Rejection is an unfortunate part of life we must handle, but life must go on so it is important to move on from rejection. However, some types of rejection can be more devastating than others and can keep us stuck in an unhappy place for quite some time until help arrives.

Experts have some advice for how to move on from rejection in your life if you are still stuck.

Karol Ward, a licensed clinical social worker, psychotherapist, motivational speaker, host of the Body-Mind Wellness Show, and the author of “Worried Sick: Break Free From Chronic Worry to Achieve Mental and Physical Health,” has her own definition of rejection.

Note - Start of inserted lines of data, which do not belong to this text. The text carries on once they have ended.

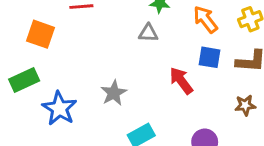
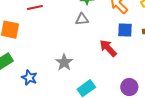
blue star: (59, 108) -> (29, 78), size x0.7

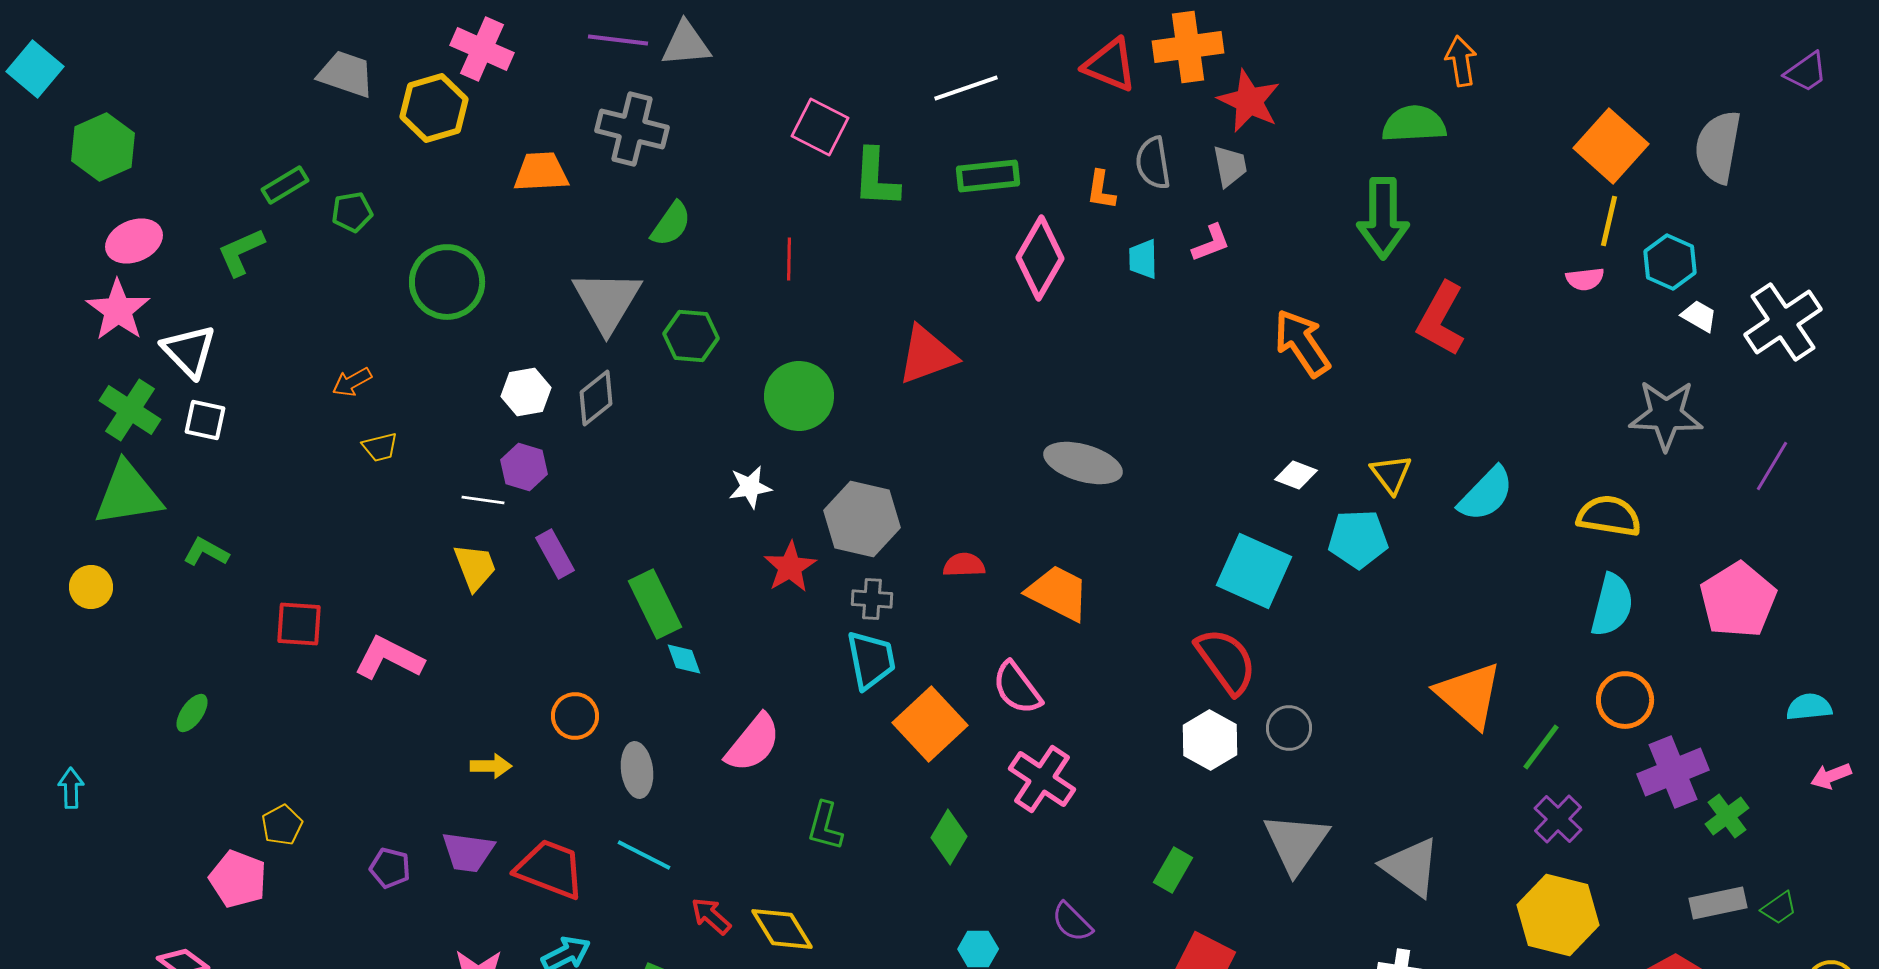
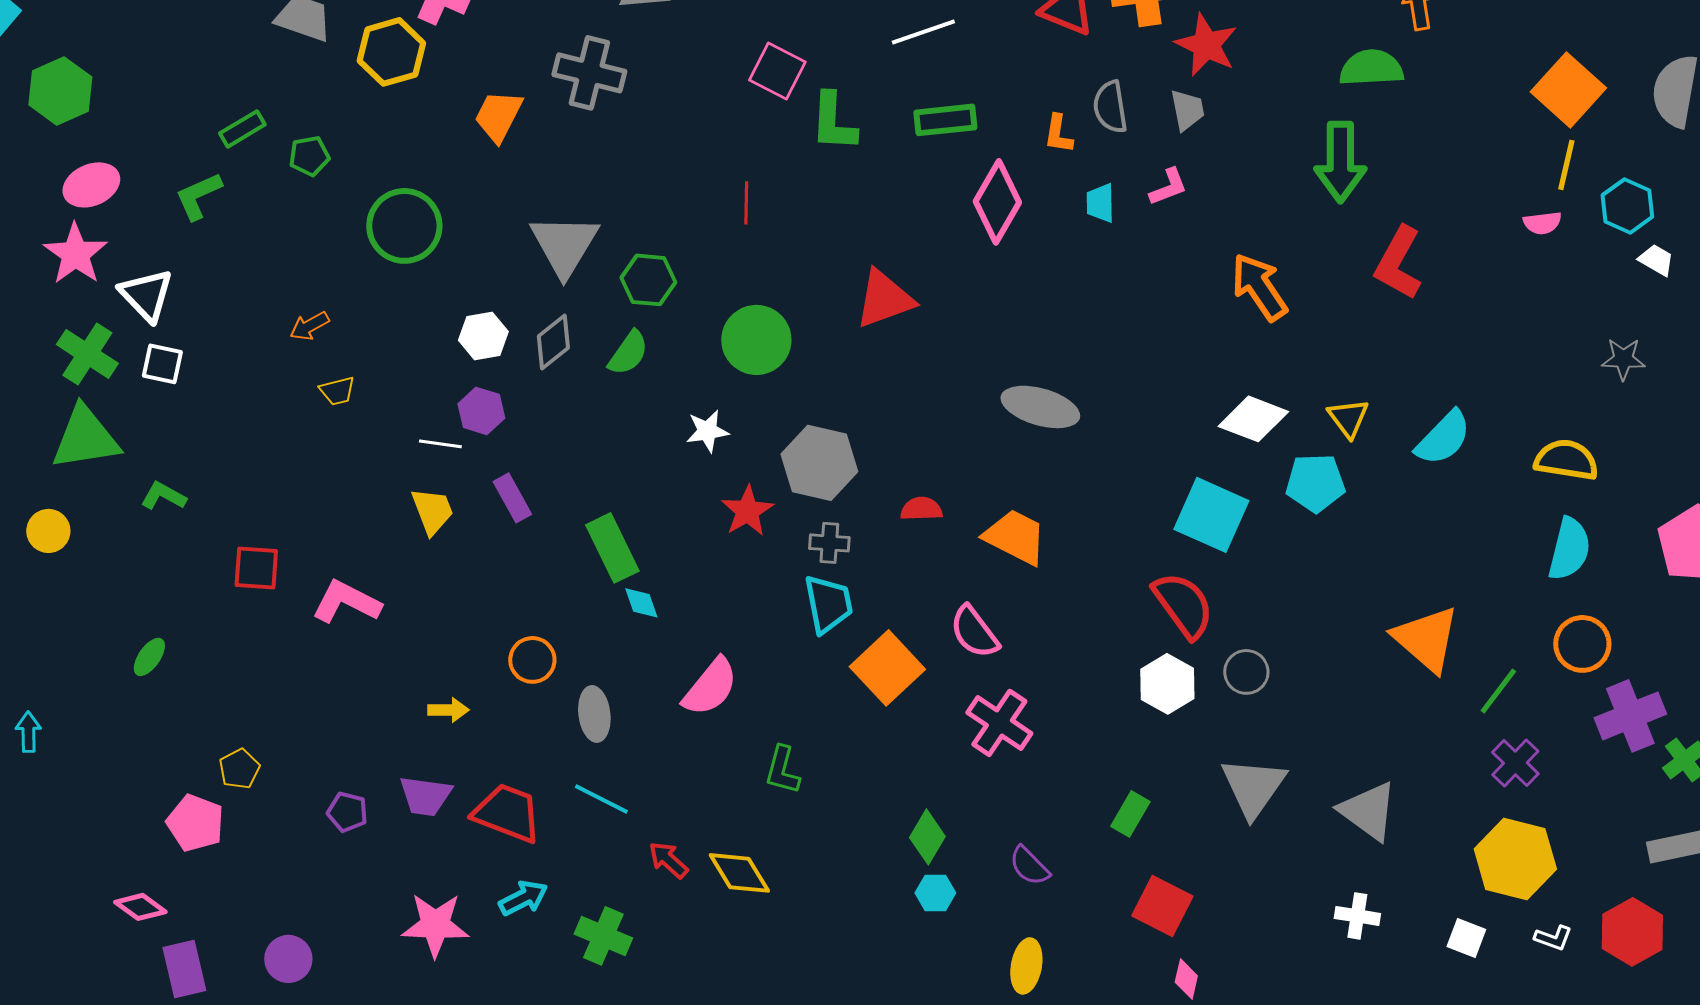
orange trapezoid: (541, 172) -> (498, 116), turned -60
green semicircle: (671, 224) -> (628, 353), moved
gray star: (1666, 415) -> (1623, 359), size x0.6
white diamond: (1296, 475) -> (1253, 419), size x1.6
green diamond: (949, 837) -> (927, 837), moved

“I define rejection as basically a big ‘No,’” Ward said in an email. “When you, your idea, your qualifications, expertise or offer is rejected, the other party is saying no to you. The reason for that no is varied. You might not be the right fit, not the right idea at this time, not the right match for a relationship or sometimes the other person is too cautious or blocked to accept you or your concept.”

However, rejection can be useful in some ways.

“Rejection never feels good, but it can be the great teacher about how we handle life's difficulties and how we grow as people,” Ward said. “Recovering from rejection and depersonalizing it over time builds resiliency. Rejection and the form it takes place in teaches us many things about the people, places and ideas that are healthy or not so healthy for us to be involved with.”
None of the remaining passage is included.